> The input:
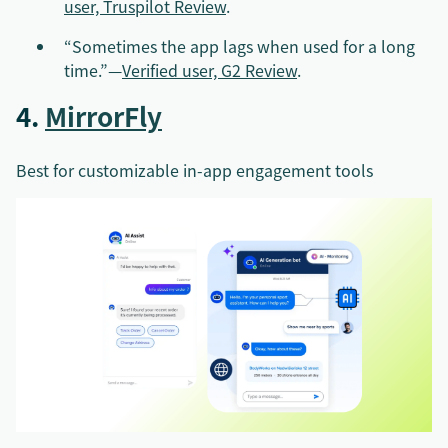
user, Truspilot Review
.
“Sometimes the app lags when used for a long
time.”—
Verified user, G2 Review
.
4.
MirrorFly
Best for customizable in-app engagement tools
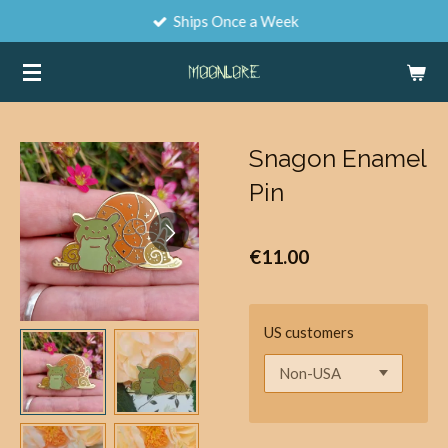
Ships Once a Week
Skip
to
main
content
Snagon Enamel
Pin
€11.00
US customers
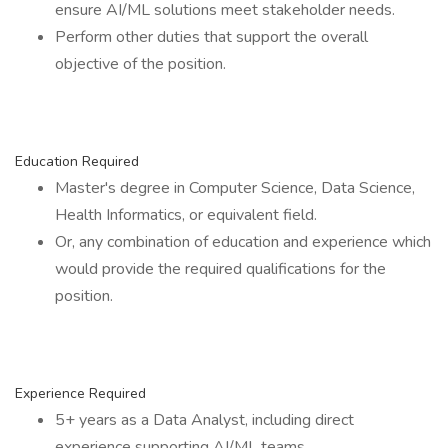
ensure AI/ML solutions meet stakeholder needs.
Perform other duties that support the overall
objective of the position.
Education Required
Master's degree in Computer Science, Data Science,
Health Informatics, or equivalent field.
Or, any combination of education and experience which
would provide the required qualifications for the
position.
Experience Required
5+ years as a Data Analyst, including direct
experience supporting AI/ML teams.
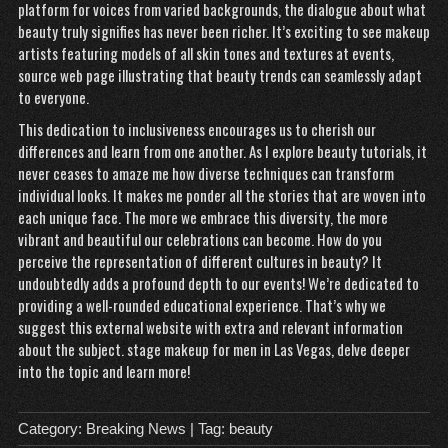
platform for voices from varied backgrounds, the dialogue about what
beauty truly signifies has never been richer. It’s exciting to see makeup
artists featuring models of all skin tones and textures at events,
source web page
illustrating that beauty trends can seamlessly adapt
to everyone.
This dedication to inclusiveness encourages us to cherish our
differences and learn from one another. As I explore beauty tutorials, it
never ceases to amaze me how diverse techniques can transform
individual looks. It makes me ponder all the stories that are woven into
each unique face. The more we embrace this diversity, the more
vibrant and beautiful our celebrations can become. How do you
perceive the representation of different cultures in beauty? It
undoubtedly adds a profound depth to our events! We’re dedicated to
providing a well-rounded educational experience. That’s why we
suggest this external website with extra and relevant information
about the subject.
stage makeup for men in Las Vegas
, delve deeper
into the topic and learn more!
Category:
Breaking News
| Tag:
beauty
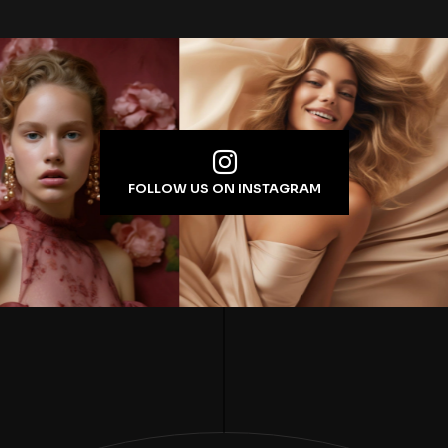
FOLLOW US ON INSTAGRAM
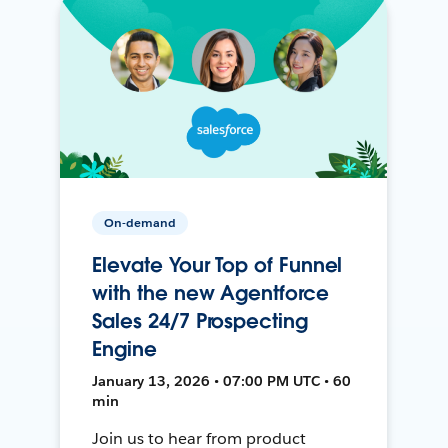
On-demand
Elevate Your Top of Funnel
with the new Agentforce
Sales 24/7 Prospecting
Engine
January 13, 2026 • 07:00 PM UTC • 60
min
Join us to hear from product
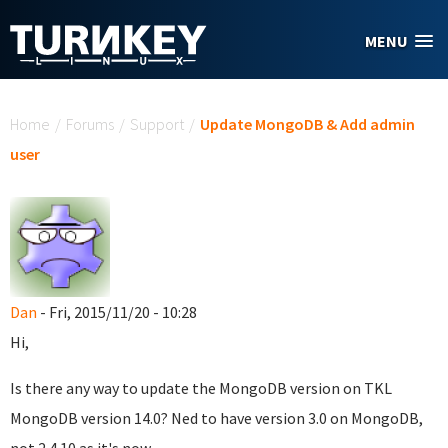
Skip to main content
MENU
You are here
Home
/
Forums
/
Support
/
Update MongoDB & Add admin
user
Dan
- Fri, 2015/11/20 - 10:28
Hi,
Is there any way to update the MongoDB version on TKL
MongoDB version 14.0? Ned to have version 3.0 on MongoDB,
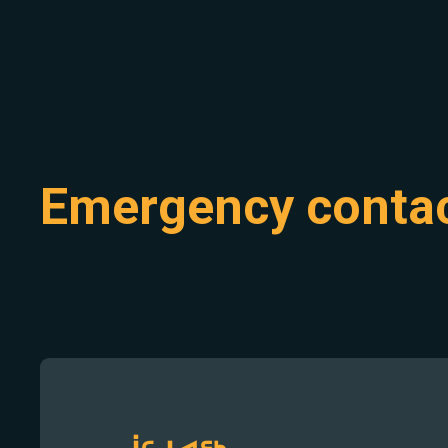
Emergency conta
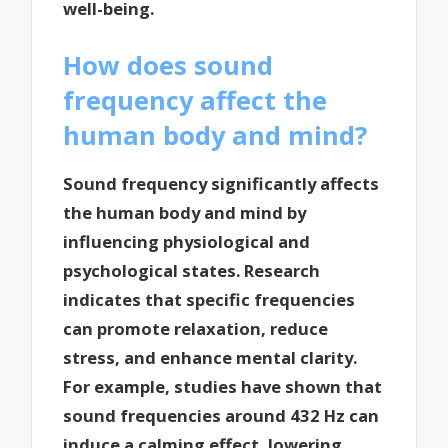
well-being.
How does sound
frequency affect the
human body and mind?
Sound frequency significantly affects
the human body and mind by
influencing physiological and
psychological states. Research
indicates that specific frequencies
can promote relaxation, reduce
stress, and enhance mental clarity.
For example, studies have shown that
sound frequencies around 432 Hz can
induce a calming effect, lowering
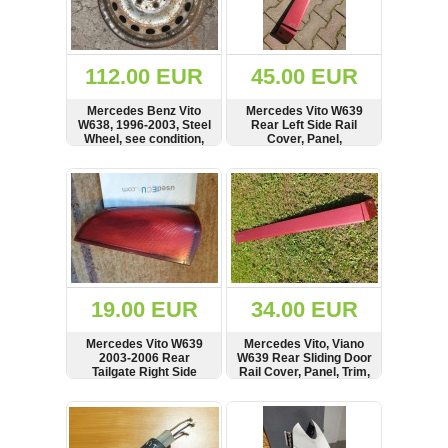
OTHERS
(402)
Dacia
Duster
112.00 EUR
45.00 EUR
2019
(42)
Mercedes Benz Vito
Mercedes Vito W639
W638, 1996-2003, Steel
Rear Left Side Rail
Wheel, see condition,
Cover, Panel,
6384011501
A6396913008
SHOW
BUY
SHOW
BUY
Log
in
Register
19.00 EUR
34.00 EUR
Mercedes Vito W639
Mercedes Vito, Viano
2003-2006 Rear
W639 Rear Sliding Door
Tailgate Right Side
Rail Cover, Panel, Trim,
Reflector, See
Bar, A6396913108
condition,
SHOW
BUY
SHOW
BUY
A6398200664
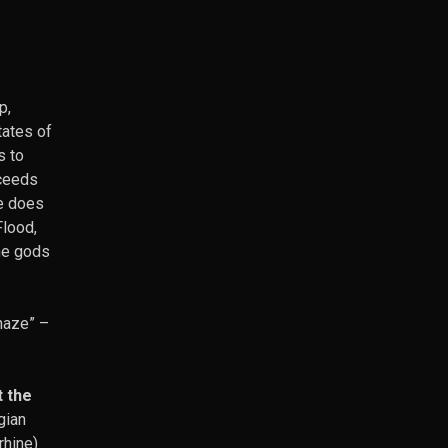
p,
tates of
s to
cceeds
ne does
Flood,
the gods
 haze”
–
t the
gian
rhine)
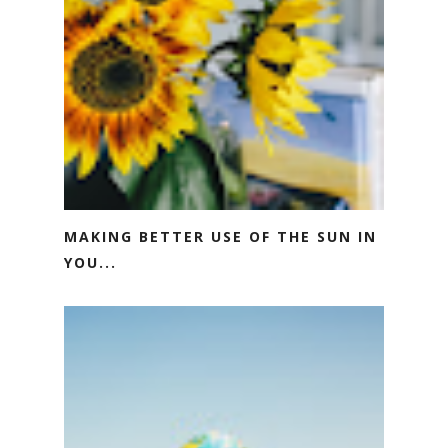
MAKING BETTER USE OF THE SUN IN
YOU...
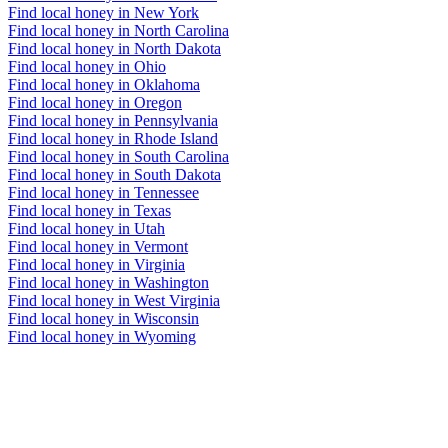
Find local honey in New York
Find local honey in North Carolina
Find local honey in North Dakota
Find local honey in Ohio
Find local honey in Oklahoma
Find local honey in Oregon
Find local honey in Pennsylvania
Find local honey in Rhode Island
Find local honey in South Carolina
Find local honey in South Dakota
Find local honey in Tennessee
Find local honey in Texas
Find local honey in Utah
Find local honey in Vermont
Find local honey in Virginia
Find local honey in Washington
Find local honey in West Virginia
Find local honey in Wisconsin
Find local honey in Wyoming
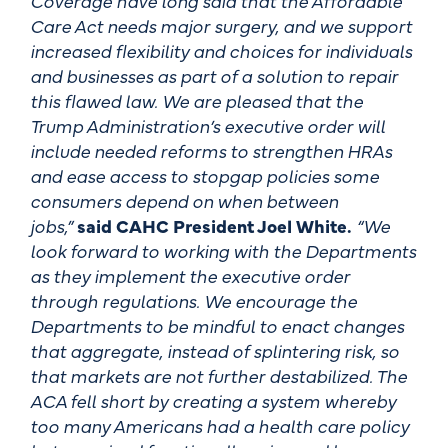
Coverage have long said that the Affordable
Care Act needs major surgery, and we support
increased flexibility and choices for individuals
and businesses as part of a solution to repair
this flawed law. We are pleased that the
Trump Administration’s executive order will
include needed reforms to strengthen HRAs
and ease access to stopgap policies some
consumers depend on when between
jobs,”
said CAHC President Joel White.
“We
look forward to working with the Departments
as they implement the executive order
through regulations. We encourage the
Departments to be mindful to enact changes
that aggregate, instead of splintering risk, so
that markets are not further destabilized. The
ACA fell short by creating a system whereby
too many Americans had a health care policy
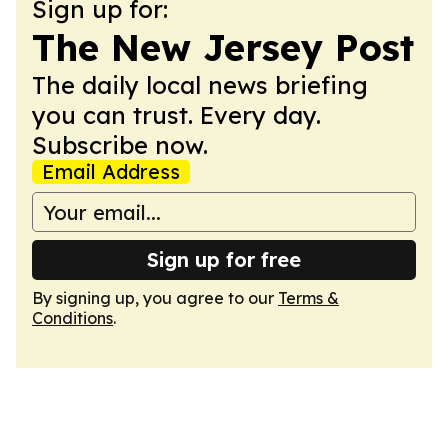
Sign up for:
The New Jersey Post
The daily local news briefing
you can trust. Every day.
Subscribe now.
Email Address
Sign up for free
By signing up, you agree to our
Terms &
Conditions
.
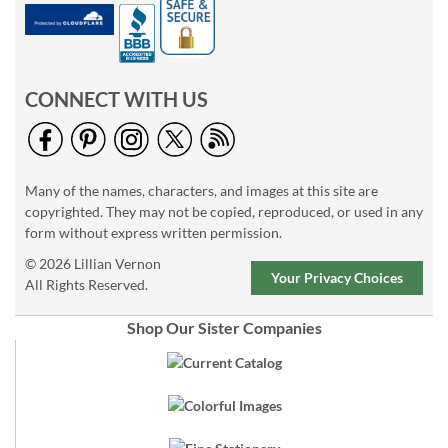
CONNECT WITH US
Many of the names, characters, and images at this site are
copyrighted. They may not be copied, reproduced, or used in any
form without express written permission.
© 2026 Lillian Vernon
Your Privacy Choices
All Rights Reserved.
Shop Our Sister Companies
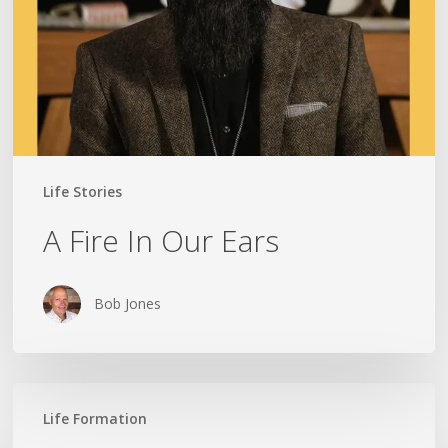
Life Stories
A Fire In Our Ears
Bob Jones
Lead
Life Formation
Not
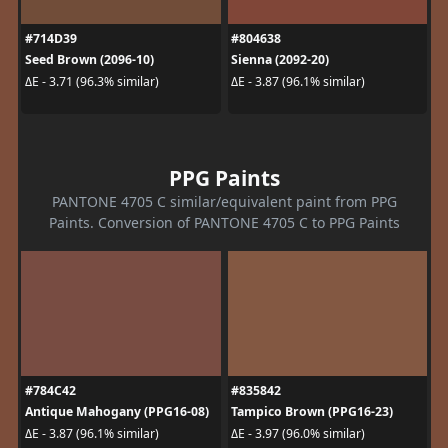
#714D39
#804638
Seed Brown (2096-10)
Sienna (2092-20)
ΔE - 3.71 (96.3% similar)
ΔE - 3.87 (96.1% similar)
PPG Paints
PANTONE 4705 C similar/equivalent paint from PPG
Paints. Conversion of PANTONE 4705 C to PPG Paints
#784C42
#835842
Antique Mahogany (PPG16-08)
Tampico Brown (PPG16-23)
ΔE - 3.87 (96.1% similar)
ΔE - 3.97 (96.0% similar)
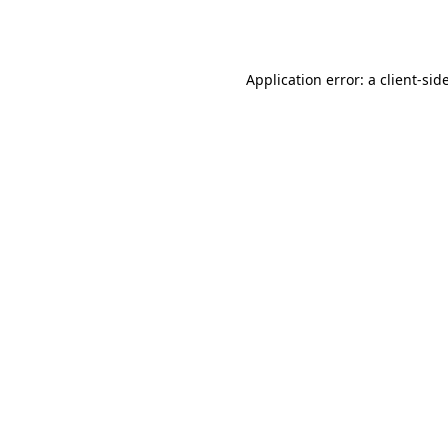
Application error: a
client
-sid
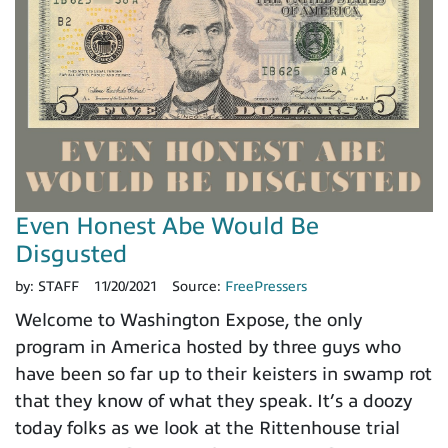
Even Honest Abe Would Be
Disgusted
by:
STAFF
11/20/2021
Source:
FreePressers
Welcome to Washington Expose, the only
program in America hosted by three guys who
have been so far up to their keisters in swamp rot
that they know of what they speak. It’s a doozy
today folks as we look at the Rittenhouse trial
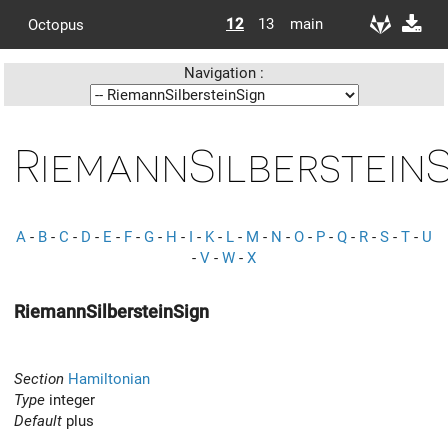
12
13
main
Octopus
Navigation :
RiemannSilberstein
A
-
B
-
C
-
D
-
E
-
F
-
G
-
H
-
I
-
K
-
L
-
M
-
N
-
O
-
P
-
Q
-
R
-
S
-
T
-
U
-
V
-
W
-
X
RiemannSilbersteinSign
Section
Hamiltonian
Type
integer
Default
plus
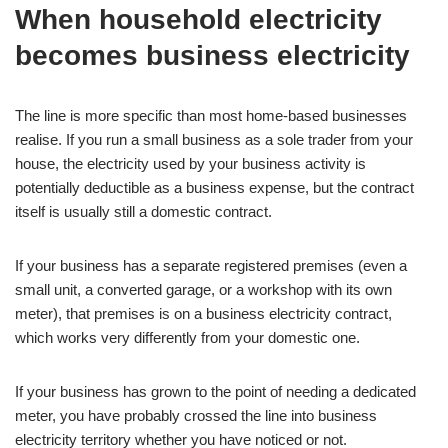
When household electricity
becomes business electricity
The line is more specific than most home-based businesses
realise. If you run a small business as a sole trader from your
house, the electricity used by your business activity is
potentially deductible as a business expense, but the contract
itself is usually still a domestic contract.
If your business has a separate registered premises (even a
small unit, a converted garage, or a workshop with its own
meter), that premises is on a business electricity contract,
which works very differently from your domestic one.
If your business has grown to the point of needing a dedicated
meter, you have probably crossed the line into business
electricity territory whether you have noticed or not.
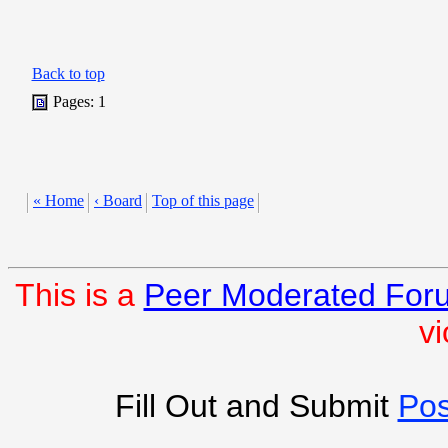
Back to top
Pages: 1
« Home
‹ Board
Top of this page
This is a
Peer Moderated For
vi
Fill Out and Submit
Pos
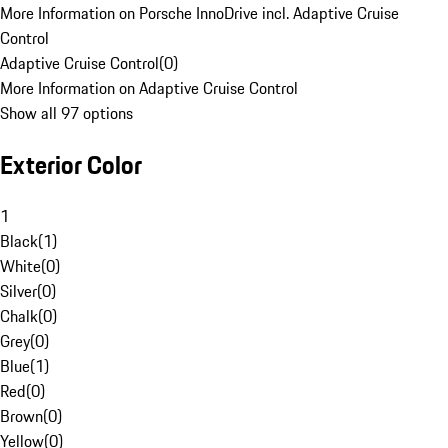
More Information on Porsche InnoDrive incl. Adaptive Cruise
Control
Adaptive Cruise Control
(
0
)
More Information on Adaptive Cruise Control
Show all 97 options
Exterior Color
1
Black
(
1
)
White
(
0
)
Silver
(
0
)
Chalk
(
0
)
Grey
(
0
)
Blue
(
1
)
Red
(
0
)
Brown
(
0
)
Yellow
(
0
)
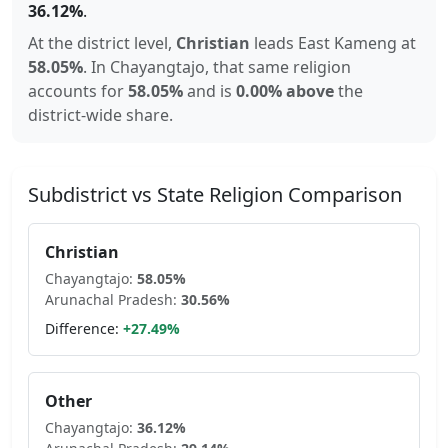
36.12
%
.
At the district level,
Christian
leads
East Kameng
at
58.05
%
.
In
Chayangtajo
, that same religion
accounts for
58.05
%
and is
0.00% above
the
district-wide share.
Subdistrict vs State Religion Comparison
Christian
Chayangtajo
:
58.05
%
Arunachal Pradesh
:
30.56
%
Difference:
+
27.49
%
Other
Chayangtajo
:
36.12
%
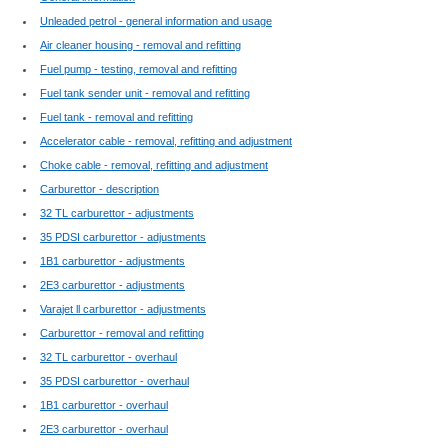
Unleaded petrol - general information and usage
Air cleaner housing - removal and refitting
Fuel pump - testing, removal and refitting
Fuel tank sender unit - removal and refitting
Fuel tank - removal and refitting
Accelerator cable - removal, refitting and adjustment
Choke cable - removal, refitting and adjustment
Carburettor - description
32 TL carburettor - adjustments
35 PDSI carburettor - adjustments
1B1 carburettor - adjustments
2E3 carburettor - adjustments
Varajet ll carburettor - adjustments
Carburettor - removal and refitting
32 TL carburettor - overhaul
35 PDSI carburettor - overhaul
1B1 carburettor - overhaul
2E3 carburettor - overhaul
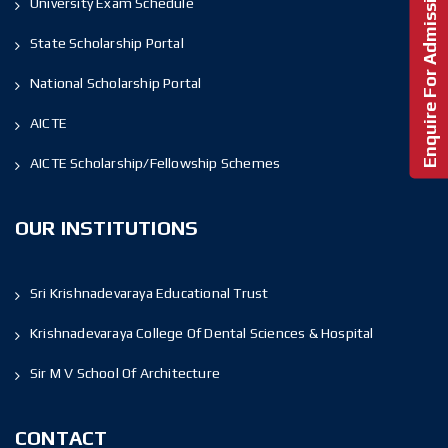
Enquire For Admission!
University Exam Schedule
State Scholarship Portal
National Scholarship Portal
AICTE
AICTE Scholarship/Fellowship Schemes
OUR INSTITUTIONS
Sri Krishnadevaraya Educational Trust
Krishnadevaraya College Of Dental Sciences & Hospital
Sir M V School Of Architecture
CONTACT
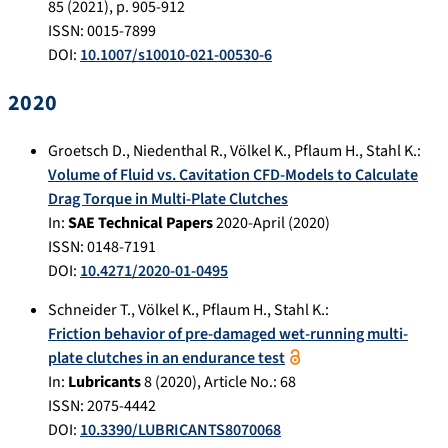
85
(
2021
), p.
905-912
ISSN: 0015-7899
DOI:
10.1007/s10010-021-00530-6
2020
Groetsch D.
,
Niedenthal R.
,
Völkel K.
,
Pflaum H.
,
Stahl K.
:
Volume of Fluid vs. Cavitation CFD-Models to Calculate
Drag Torque in Multi-Plate Clutches
In:
SAE Technical Papers
2020-April
(
2020
)
ISSN: 0148-7191
DOI:
10.4271/2020-01-0495
Schneider T.
,
Völkel K.
,
Pflaum H.
,
Stahl K.
:
Friction behavior of pre-damaged wet-running multi-
plate clutches in an endurance test
In:
Lubricants
8
(
2020
), Article No.:
68
ISSN: 2075-4442
DOI:
10.3390/LUBRICANTS8070068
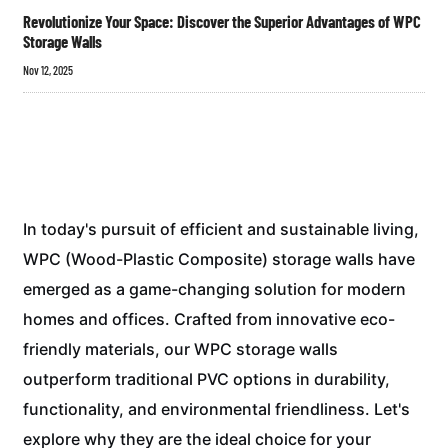
Revolutionize Your Space: Discover the Superior Advantages of WPC
Storage Walls
Nov 12, 2025
In today's pursuit of efficient and sustainable living,
WPC (Wood-Plastic Composite) storage walls have
emerged as a game-changing solution for modern
homes and offices. Crafted from innovative eco-
friendly materials, our WPC storage walls
outperform traditional PVC options in durability,
functionality, and environmental friendliness. Let's
explore why they are the ideal choice for your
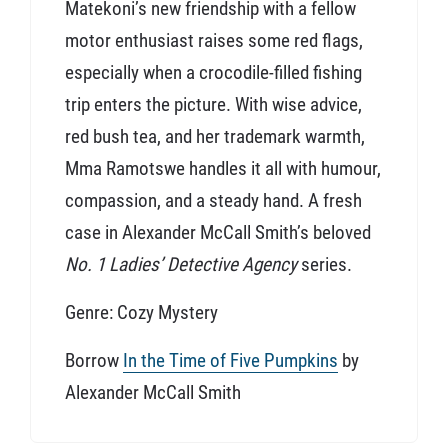
Matekoni’s new friendship with a fellow
motor enthusiast raises some red flags,
especially when a crocodile-filled fishing
trip enters the picture. With wise advice,
red bush tea, and her trademark warmth,
Mma Ramotswe handles it all with humour,
compassion, and a steady hand. A fresh
case in Alexander McCall Smith’s beloved
No. 1 Ladies’ Detective Agency
series.
Genre: Cozy Mystery
Borrow
In the Time of Five Pumpkins
by
Alexander McCall Smith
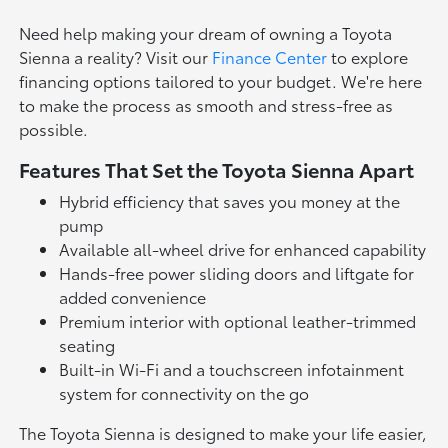
Need help making your dream of owning a Toyota
Sienna a reality? Visit our
Finance Center
to explore
financing options tailored to your budget. We're here
to make the process as smooth and stress-free as
possible.
Features That Set the Toyota Sienna Apart
Hybrid efficiency that saves you money at the
pump
Available all-wheel drive for enhanced capability
Hands-free power sliding doors and liftgate for
added convenience
Premium interior with optional leather-trimmed
seating
Built-in Wi-Fi and a touchscreen infotainment
system for connectivity on the go
The Toyota Sienna is designed to make your life easier,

> Directions for this task:
Would you retype the lines above from the one with "frequency affect the" down to the one with "For example, studies have shown that", word for word, both ends included and no other lines?

> The completed task:
frequency affect the
human body and mind?
Sound frequency significantly affects
the human body and mind by
influencing physiological and
psychological states. Research
indicates that specific frequencies
can promote relaxation, reduce
stress, and enhance mental clarity.
For example, studies have shown that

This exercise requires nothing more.